MISFIT RELUCTANT TO PLEAD CLOUGH JUSTICE
(The Times, Saturday, 12 December 1998)
Ultimately, I just didn’t have the courage. The opportunity arose several times, but I made a metaphorical shuffle to the touch-line, out of harm’s way. I went as near as I dared, but always held back on the absolute truth. How do you tell someone that they are hated?
Now, away from the gaze of those keen brown eyes, the vitriol Manchester City fans hold for Nigel Clough can be related fully. He is, according to the City fanzine, King of the Kippax, a ‘lazy, money-grabbing leech’. To further reinforce the point, a cartoon drawing of Clough shows him with a contemptuous smile on his face, a bundle of cash in his hand and the taunt, ‘Suckers’, on his lips.
Fanzines are habitually cruel and direct, so the attack in itself is nothing new or particularly disconcerting. The inky anger of the disgruntled fan-cum-writer is now an accepted constituent of football, but this demonisation of Nigel Clough has also suited others in and around Manchester City FC. In the cartoon world that is Maine Road, Clough is the black-cloaked baddie; admittedly not quite the boo-hiss anti-hero of Alan Ball, but running him fairly close.

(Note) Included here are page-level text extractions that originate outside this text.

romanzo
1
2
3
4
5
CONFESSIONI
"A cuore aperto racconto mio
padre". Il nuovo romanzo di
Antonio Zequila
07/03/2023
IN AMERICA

Clough was signed by Ball so, to many observers, they form a heinous double act. Both men are seen as a reminder of a foolhardy, inglorious recent past, a time when the club fired from the hip with a wad of notes. When Clough left City two months ago, the Manchester Evening News painstakingly relayed how much he had cost per game, per goal, and the subtext was crudely apparent.
David Bernstein rejoiced that he had stymied this flow of cash – reportedly £6,000 per week – to a player not even on the fringes of a first-team place. Bernstein is a gentleman, a man to whom a deal is a deal, but in professing City’s new-found pragmatism and parsimony, he inadvertently cast Clough as avaricious, another example of player putting himself before club.

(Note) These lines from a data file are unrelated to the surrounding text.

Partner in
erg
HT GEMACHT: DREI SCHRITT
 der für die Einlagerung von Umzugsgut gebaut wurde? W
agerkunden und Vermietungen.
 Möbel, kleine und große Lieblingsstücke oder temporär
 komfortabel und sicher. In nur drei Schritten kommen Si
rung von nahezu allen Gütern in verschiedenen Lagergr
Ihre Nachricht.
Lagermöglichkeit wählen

Until Clough joined City in January 1996 for £1 million from Liverpool, he was – for a footballer anyway – a surprisingly popular figure. We had known him since a boy. He was the thin, dark-haired youth half-smiling on family photographs next to his famous dad. Secretly, we all felt a bit sorry for him. Brian Clough was great on television, but imagine him in your front room, every night! Nigel became a neat, intelligent professional footballer, while off the field he was patently not a chip off the old block. He spoke quietly and sensibly, without the extravagant gestures and rhetoric of his father.
City fans were delighted when he signed, because above all else they exalt the ball-player. They were also encouraged that he had taken a drop in wages (thought to be £2,000 per week) to join. He scored on his home début but thereafter his form was inconsistent. City were relegated in May 1996 and when Frank Clark replaced Alan Ball as manager he believed Gio Kinkladze and Clough were not compatible in the same team. Clough played just 19 games in the 1996–97 season and last season did not make one appearance for City, though he was loaned to Sheffield Wednesday and Nottingham Forest.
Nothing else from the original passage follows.